Firstly, all the bounding boxes around the objects that has probability less than a certain threshold (say 0.6). Then of the remaining boxes, the box with the greatest probability factor is looked upon for each and every object and the other boxes except the one with maximum probability factor is supressed. Thus leaving only a single bounded box around a single identified object.

Since in this, all the boxes with non-maximum values are supressed, the method is called Non-maxima Supression.

SSD MobileNet V1 architecture

There are some practical limitations while deploying and running complex and high power consuming neural networks in real-time applications on cut-rate technology. Since, SSD is independent of its base network, MobileNet was used as the base network of SSD to tackle this problem.

This is known as MobileNet SSD.

When MobileNet V1 is used along with SSD, the last few layers such as the FC, Maxpool and Softmax are omitted. So, the outputs from the final convolution layer in the MobileNet is used, along with convolutiong it a few more times to obtain a stack of feature maps.These are then used as inputs for its detection heads. Its architecture can be modified as per required.The table below gives one of its architecture in detail.

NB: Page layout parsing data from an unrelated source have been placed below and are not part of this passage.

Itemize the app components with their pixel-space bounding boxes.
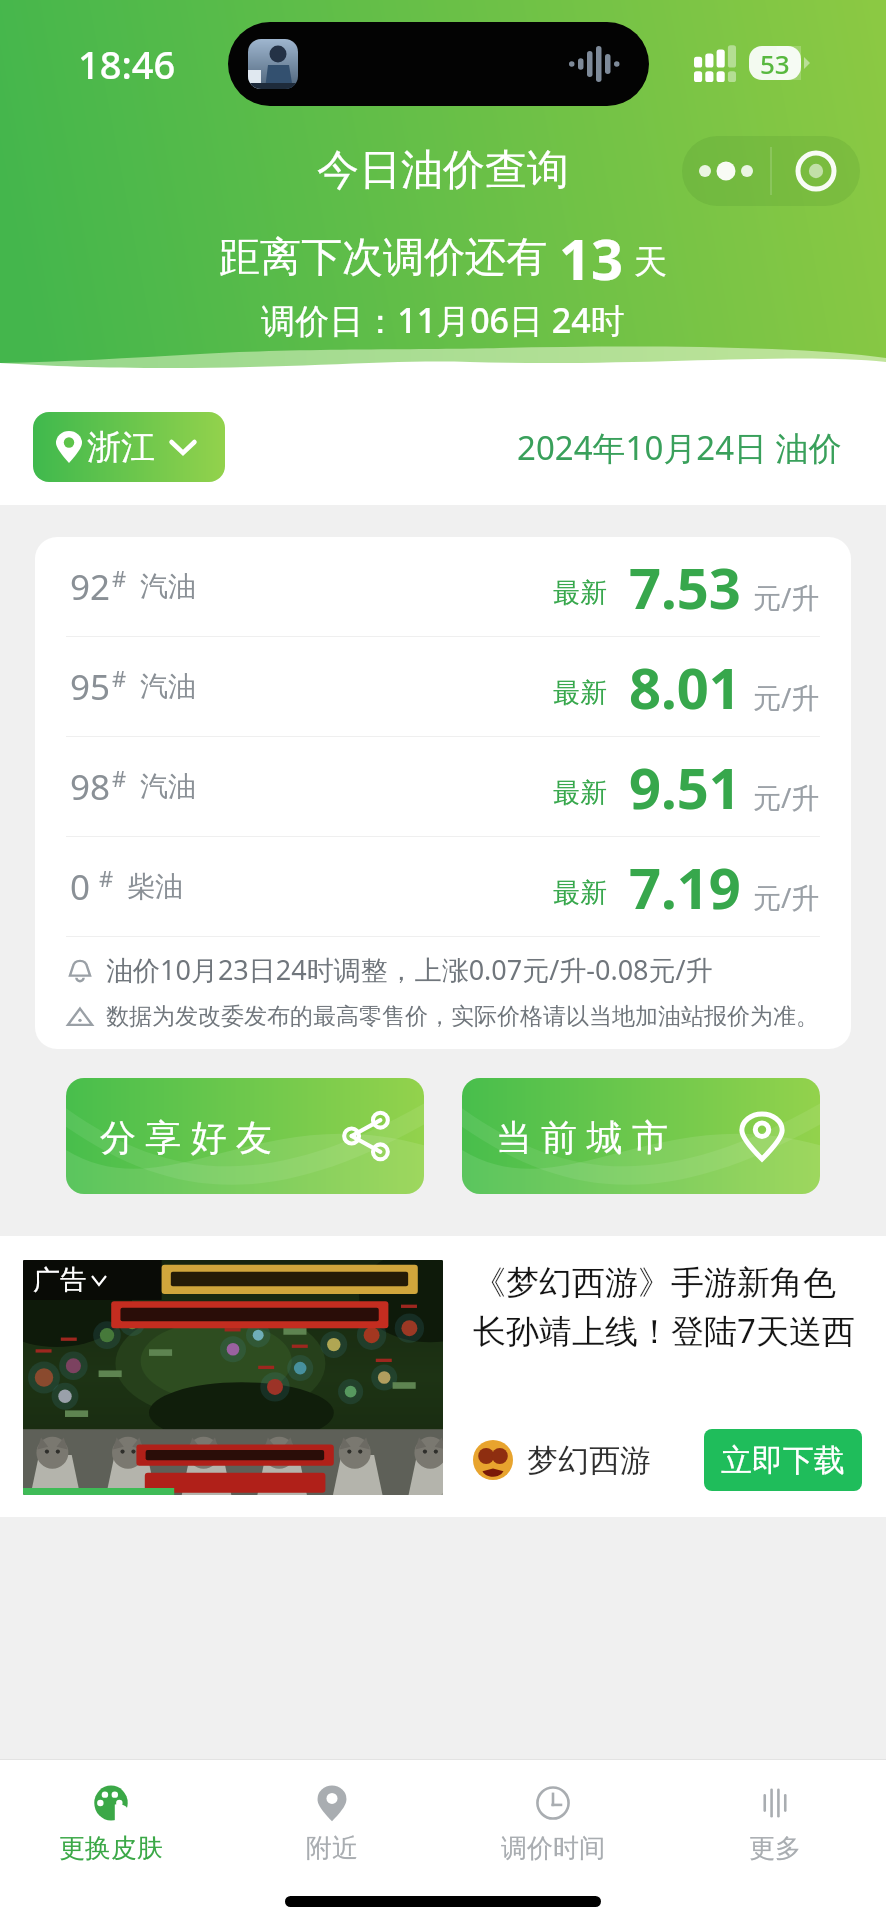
button[interactable]: Current city — [462, 1078, 820, 1194]
staticText: 98 — [70, 763, 111, 811]
staticText: 92 — [70, 563, 111, 611]
staticText: 2024年10月24日 油价 — [517, 425, 842, 470]
staticText: 元/升 — [753, 678, 820, 716]
staticText: 天 — [634, 241, 667, 283]
staticText: 《梦幻西游》手游新角色 长孙靖上线！登陆7天送西 — [473, 1262, 855, 1353]
staticText: 最新 — [553, 776, 607, 810]
staticText: 18:46 — [78, 38, 176, 90]
staticText: 53 — [760, 46, 790, 80]
staticText: 95 — [70, 663, 111, 711]
button[interactable]: More options — [682, 136, 770, 206]
staticText: 9.51 — [629, 749, 741, 825]
staticText: 柴油 — [127, 869, 183, 904]
staticText: 浙江 — [87, 426, 155, 469]
staticText: 最新 — [553, 576, 607, 610]
staticText: 附近 — [306, 1832, 358, 1865]
staticText: 油价10月23日24时调整，上涨0.07元/升-0.08元/升 — [106, 951, 713, 988]
staticText: 0 — [70, 863, 91, 911]
button[interactable]: 附近 — [221, 1760, 442, 1877]
staticText: 汽油 — [140, 669, 196, 704]
staticText: 梦幻西游 — [527, 1441, 651, 1480]
staticText: 广告 — [33, 1263, 87, 1297]
staticText: # — [112, 763, 127, 793]
staticText: 当 前 城 市 — [496, 1112, 669, 1161]
staticText: 更多 — [749, 1832, 801, 1865]
staticText: 元/升 — [753, 778, 820, 816]
staticText: 调价日：11月06日 24时 — [0, 297, 886, 343]
staticText: 距离下次调价还有 — [219, 232, 547, 284]
staticText: 今日油价查询 — [0, 144, 886, 197]
button[interactable]: 调价时间 — [442, 1760, 664, 1877]
staticText: # — [99, 863, 114, 893]
button[interactable]: 浙江 — [33, 412, 225, 482]
staticText: 7.53 — [629, 549, 741, 625]
button[interactable]: 更多 — [664, 1760, 886, 1877]
staticText: 元/升 — [753, 578, 820, 616]
button[interactable]: 95 — [35, 637, 851, 736]
button[interactable]: Close mini program — [772, 136, 860, 206]
staticText: # — [112, 663, 127, 693]
staticText: 最新 — [553, 876, 607, 910]
staticText: 13 — [559, 220, 624, 292]
staticText: 更换皮肤 — [59, 1832, 163, 1865]
staticText: 汽油 — [140, 769, 196, 804]
staticText: 8.01 — [629, 649, 741, 725]
staticText: 立即下载 — [721, 1441, 845, 1480]
staticText: 7.19 — [629, 849, 741, 925]
button[interactable]: 92 — [35, 537, 851, 636]
button[interactable]: 0 — [35, 837, 851, 936]
button[interactable]: 更换皮肤 — [0, 1760, 221, 1877]
staticText: 调价时间 — [501, 1832, 605, 1865]
staticText: 元/升 — [753, 878, 820, 916]
staticText: 最新 — [553, 676, 607, 710]
staticText: # — [112, 563, 127, 593]
button[interactable]: 98 — [35, 737, 851, 836]
staticText: 分 享 好 友 — [100, 1112, 273, 1161]
button[interactable]: 立即下载 — [704, 1429, 862, 1491]
staticText: 汽油 — [140, 569, 196, 604]
button[interactable]: Share with friends — [66, 1078, 424, 1194]
staticText: 数据为发改委发布的最高零售价，实际价格请以当地加油站报价为准。 — [106, 1002, 819, 1031]
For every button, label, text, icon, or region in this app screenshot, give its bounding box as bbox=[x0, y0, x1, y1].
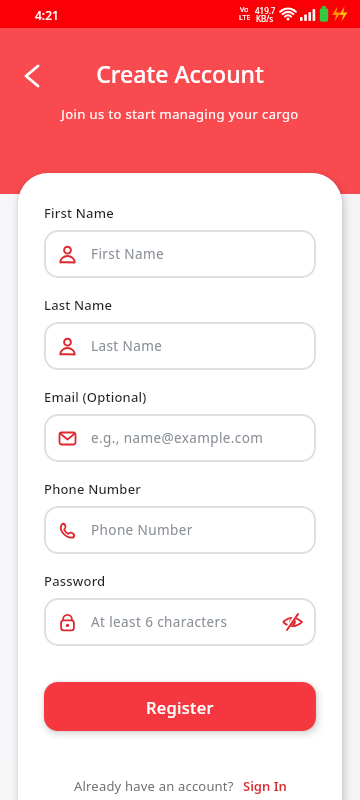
staticText: 419.7 bbox=[255, 5, 276, 16]
button[interactable] bbox=[12, 56, 52, 96]
staticText: Password bbox=[44, 572, 106, 590]
staticText: First Name bbox=[44, 204, 114, 222]
button[interactable]: First Name bbox=[44, 230, 316, 278]
button[interactable]: Register bbox=[44, 682, 316, 731]
staticText: Email (Optional) bbox=[44, 388, 147, 406]
staticText: Create Account bbox=[0, 58, 360, 89]
staticText: Last Name bbox=[44, 296, 113, 314]
staticText: 4:21 bbox=[35, 7, 59, 23]
button[interactable]: Phone Number bbox=[44, 506, 316, 554]
staticText: First Name bbox=[91, 245, 164, 263]
staticText: KB/s bbox=[256, 13, 273, 24]
staticText: e.g., name@example.com bbox=[91, 429, 264, 447]
staticText: Phone Number bbox=[91, 521, 193, 539]
staticText: LTE bbox=[239, 13, 251, 23]
staticText: Phone Number bbox=[44, 480, 141, 498]
button[interactable]: At least 6 characters bbox=[44, 598, 316, 646]
staticText: Join us to start managing your cargo bbox=[0, 105, 360, 123]
button[interactable]: e.g., name@example.com bbox=[44, 414, 316, 462]
staticText: At least 6 characters bbox=[91, 613, 228, 631]
staticText: Register bbox=[146, 696, 214, 718]
button[interactable]: Sign In bbox=[243, 777, 287, 795]
staticText: Already have an account? bbox=[74, 777, 234, 795]
button[interactable]: Last Name bbox=[44, 322, 316, 370]
staticText: Last Name bbox=[91, 337, 163, 355]
staticText: Vo bbox=[240, 5, 249, 15]
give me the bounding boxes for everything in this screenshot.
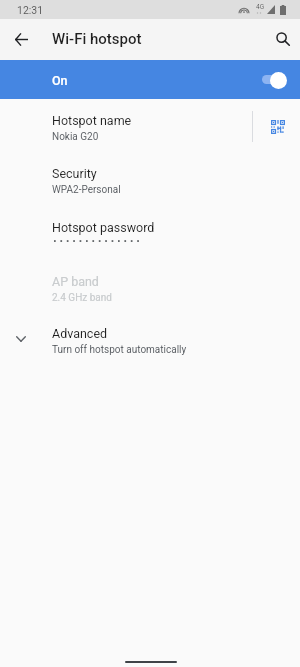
staticText: On <box>52 73 68 88</box>
button[interactable]: Hotspot password <box>0 208 300 242</box>
staticText: 12:31 <box>17 4 44 16</box>
staticText: Hotspot name <box>52 113 132 128</box>
staticText: Advanced <box>52 326 108 341</box>
staticText: Hotspot password <box>52 220 155 235</box>
button[interactable]: Hotspot name <box>0 101 300 135</box>
staticText: Turn off hotspot automatically <box>52 344 187 356</box>
staticText: Wi-Fi hotspot <box>52 30 142 48</box>
staticText: 2.4 GHz band <box>52 292 112 304</box>
button[interactable]: Share hotspot QR code <box>255 105 300 149</box>
button[interactable]: Advanced <box>0 314 300 348</box>
button[interactable]: On <box>0 60 300 99</box>
button[interactable]: Back <box>6 24 36 54</box>
button[interactable]: Search <box>268 24 298 54</box>
staticText: Nokia G20 <box>52 131 99 143</box>
staticText: WPA2-Personal <box>52 184 121 196</box>
staticText: AP band <box>52 274 99 289</box>
button[interactable]: Security <box>0 154 300 188</box>
staticText: Security <box>52 166 97 181</box>
button[interactable]: AP band <box>0 262 300 296</box>
staticText: 4G <box>256 3 265 11</box>
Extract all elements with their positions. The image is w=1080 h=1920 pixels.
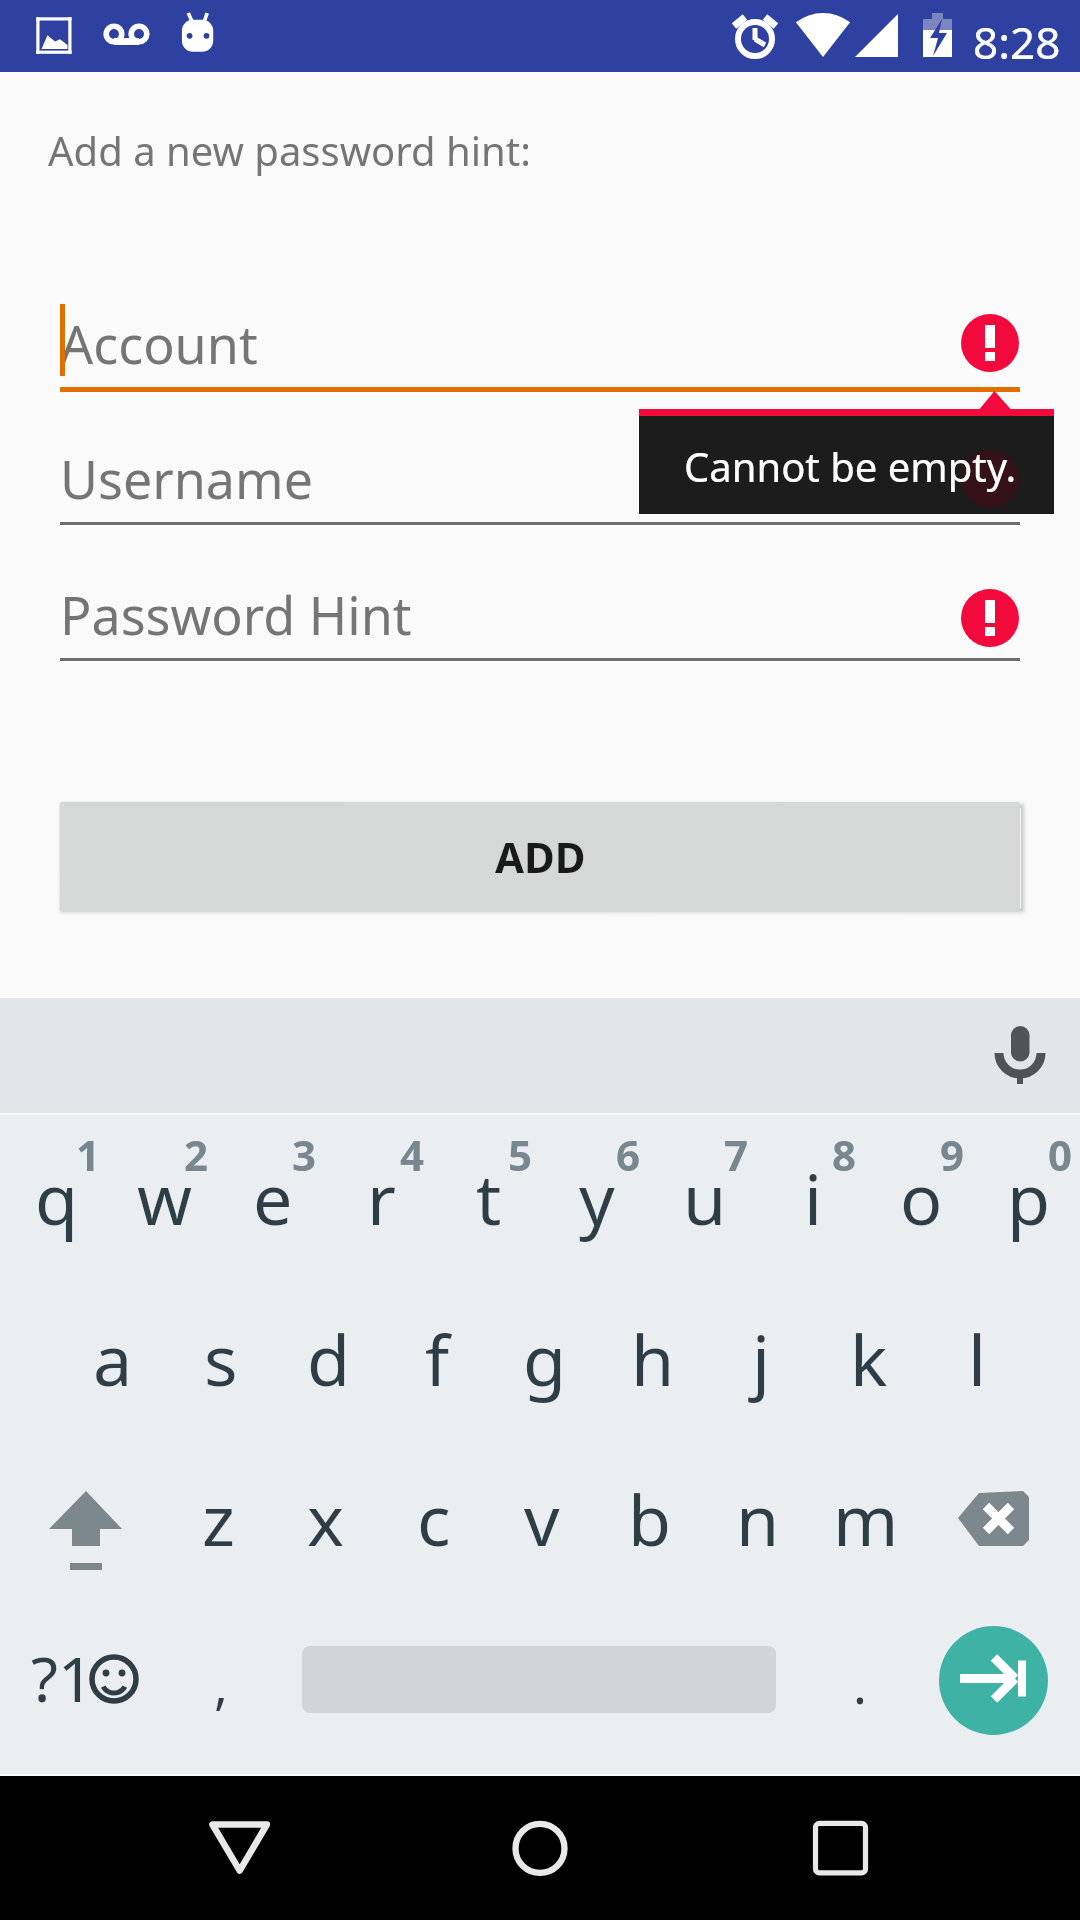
button[interactable]: 3	[216, 1115, 324, 1275]
button[interactable]: f	[383, 1275, 491, 1435]
staticText: .	[853, 1648, 867, 1719]
button[interactable]: Recents	[795, 1806, 885, 1896]
button[interactable]: Username	[60, 435, 1020, 525]
button[interactable]: b	[596, 1435, 704, 1595]
staticText: x	[307, 1471, 345, 1566]
button[interactable]: Error	[961, 589, 1019, 647]
staticText: 6	[616, 1126, 641, 1183]
staticText: b	[628, 1471, 672, 1566]
staticText: a	[93, 1311, 133, 1406]
staticText: w	[137, 1150, 193, 1245]
staticText: Account	[60, 308, 258, 379]
button[interactable]: ADD	[60, 802, 1020, 911]
button[interactable]: Shift	[0, 1435, 162, 1595]
button[interactable]: Cannot be empty.	[639, 409, 1054, 514]
staticText: 1	[76, 1126, 101, 1183]
staticText: g	[523, 1311, 567, 1406]
button[interactable]: Symbols and emoji	[0, 1595, 180, 1755]
button[interactable]: d	[275, 1275, 383, 1435]
staticText: i	[804, 1150, 823, 1245]
staticText: 0	[1048, 1126, 1073, 1183]
button[interactable]: Account	[60, 300, 1020, 392]
staticText: c	[417, 1471, 451, 1566]
staticText: v	[524, 1471, 560, 1566]
staticText: 5	[508, 1126, 533, 1183]
button[interactable]: 0	[972, 1115, 1080, 1275]
staticText: Password Hint	[60, 579, 412, 650]
staticText: t	[476, 1150, 502, 1245]
staticText: z	[202, 1471, 235, 1566]
button[interactable]: 2	[108, 1115, 216, 1275]
staticText: u	[683, 1150, 727, 1245]
staticText: m	[833, 1471, 899, 1566]
button[interactable]: k	[815, 1275, 923, 1435]
staticText: ADD	[495, 828, 586, 885]
button[interactable]: 5	[432, 1115, 540, 1275]
button[interactable]: Back	[195, 1806, 285, 1896]
button[interactable]: Error	[961, 314, 1019, 372]
staticText: 8	[832, 1126, 857, 1183]
button[interactable]: v	[488, 1435, 596, 1595]
staticText: 9	[940, 1126, 965, 1183]
staticText: q	[35, 1150, 79, 1245]
button[interactable]: 1	[0, 1115, 108, 1275]
staticText: f	[425, 1311, 450, 1406]
staticText: Username	[60, 443, 313, 514]
staticText: l	[968, 1311, 987, 1406]
staticText: 2	[184, 1126, 209, 1183]
staticText: h	[631, 1311, 675, 1406]
staticText: o	[900, 1150, 943, 1245]
button[interactable]: Next	[939, 1626, 1048, 1735]
staticText: d	[307, 1311, 351, 1406]
button[interactable]: g	[491, 1275, 599, 1435]
button[interactable]: Voice input	[975, 1008, 1071, 1104]
button[interactable]: 8	[756, 1115, 864, 1275]
button[interactable]: Home	[495, 1806, 585, 1896]
button[interactable]: n	[704, 1435, 812, 1595]
button[interactable]: c	[380, 1435, 488, 1595]
button[interactable]: 4	[324, 1115, 432, 1275]
staticText: y	[579, 1150, 615, 1245]
staticText: ,	[214, 1648, 228, 1719]
staticText: r	[367, 1150, 396, 1245]
button[interactable]: x	[272, 1435, 380, 1595]
staticText: Cannot be empty.	[684, 439, 1017, 493]
staticText: 7	[724, 1126, 749, 1183]
button[interactable]: ,	[180, 1595, 290, 1755]
staticText: j	[752, 1311, 771, 1406]
button[interactable]: z	[164, 1435, 272, 1595]
staticText: e	[253, 1150, 293, 1245]
button[interactable]: h	[599, 1275, 707, 1435]
staticText: p	[1007, 1150, 1051, 1245]
button[interactable]: 7	[648, 1115, 756, 1275]
staticText: s	[204, 1311, 238, 1406]
button[interactable]: Password Hint	[60, 571, 1020, 661]
staticText: 8:28	[973, 12, 1061, 72]
button[interactable]: s	[167, 1275, 275, 1435]
staticText: 3	[292, 1126, 317, 1183]
button[interactable]: Backspace	[918, 1435, 1080, 1595]
button[interactable]: a	[59, 1275, 167, 1435]
button[interactable]: 9	[864, 1115, 972, 1275]
staticText: n	[736, 1471, 780, 1566]
button[interactable]: 6	[540, 1115, 648, 1275]
staticText: ?1	[31, 1636, 94, 1720]
staticText: 4	[400, 1126, 425, 1183]
button[interactable]: m	[812, 1435, 920, 1595]
button[interactable]: .	[800, 1595, 910, 1755]
button[interactable]: j	[707, 1275, 815, 1435]
button[interactable]: l	[923, 1275, 1031, 1435]
staticText: k	[850, 1311, 888, 1406]
staticText: Add a new password hint:	[48, 123, 531, 177]
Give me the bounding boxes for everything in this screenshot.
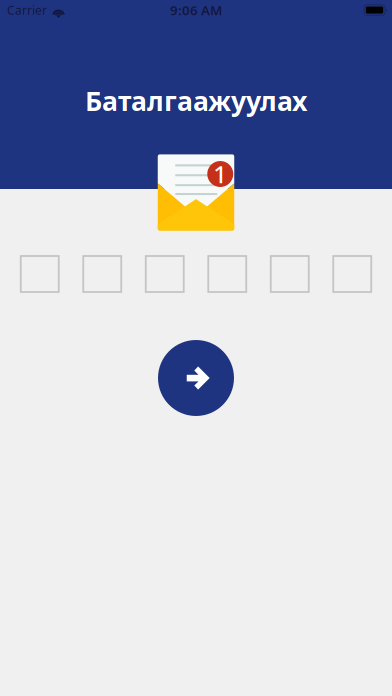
button[interactable]: Verification digit	[208, 256, 246, 292]
button[interactable]: Verification digit	[21, 256, 59, 292]
button[interactable]: Continue	[158, 340, 234, 416]
staticText: Баталгаажуулах	[85, 83, 307, 118]
button[interactable]: Verification digit	[333, 256, 371, 292]
staticText: 1	[213, 158, 227, 190]
button[interactable]: Verification digit	[146, 256, 184, 292]
button[interactable]: Verification digit	[83, 256, 121, 292]
staticText: 9:06 AM	[170, 1, 222, 19]
staticText: Carrier	[7, 2, 47, 18]
button[interactable]: Verification digit	[271, 256, 309, 292]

Type/Stride Filter shape Input size
Conv/s2 3 x 3 x 3 x 32 300 x 300 x 3
Conv dw/s1 3 x 3 x 32 dw 150 x 150 x 32
Conv/s1 1 x 1 x 32 x 64 150 x 150 x 32
Conv dw/s2 3 x 3 x 64 dw 150 x 150 x 64
Conv/s1 1 x 1 x 64 x 128 75 x 75 x 64
Conv dw/s1 3 x 3 x 128 dw 75 x 75 x 128
Conv/s1 1 x 1 x 128 x 128 75 x 75 x 128
Conv dw/s2 3 x 3 x 128 dw 75 x 75 x 128
Conv/s1 1 x 1 x 128 x 256 38 x 38 x 128
Conv dw/s1 3 x 3 x 256 dw 38 x 38 x 256
Conv/s1 1 x 1 x 256 x 512 38 x 38 x 256
Conv dw/s1 3 x 3 x 512 dw 38 x 38 x 512
Conv/s1 1 x 1 x 512 x 512 38 x 38 x 512
Conv dw/s1 3 x 3 x 512 dw 38 x 38 x 512
Conv/s1 1 x 1 x 512 x 512 38 x 38 x 512
Conv dw/s1 3 x 3 x 512 dw 38 x 38 x 512
Conv/s1 1 x 1 x 512 x 512 38 x 38 x 512
Conv dw/s1 3 x 3 x 512 dw 38 x 38 x 512
Conv/s1 1 x 1 x 512 x 512 38 x 38 x 512
Conv dw/s1 3 x 3 x 512 dw 38 x 38 x 512
Conv/s1 1 x 1 x 512 x 512 38 x 38 x 512
Conv dw/s1 3 x 3 x 512 dw 38 x 38 x 512
Conv/s1 1 x 1 x 512 x 512 38 x 38 x 512
Conv/s2 3 x 3 x 512 x 1024 38 x 38 x 512
Conv/s1 1 x 1 x 1024 x 1024 19 x 19 x 1024
Conv/s1 1 x 1 x 1024 x 256 19 x 19 x 1024
Conv/s2 3 x 3 x 256 x 512 19 x 19 x 256
Conv/s1 1 x 1 x 512 x 128 10 x 10 x 512
Conv/s2 3 x 3 x 128 x 256 10 x 10 x 128
Conv/s1 1 x 1 x 256 x 128 5 x 5 x 256
Conv/s2 3 x 3 x 128 x 256 5 x 5 x 128
Conv/s1 1 x 1 x 256 x 128 3 x 3 x 256
Conv/s1 3 x 3 x 128 x 256 3 x 3 x 128
Conv/s1 1 x 1 x 256 x 128 1 x 1 x 256
Conv/s1 3 x 3 x 128 x 256 1 x 1 x 128

Given below is a pictorial representation of MobileNet V1 based SSD architecture pattern.

Mobilenet-v1-based-modified-SSD-network-architecture

By the end of this article at OpenGenus, you will have a clear idea on SSD MobileNet architecture.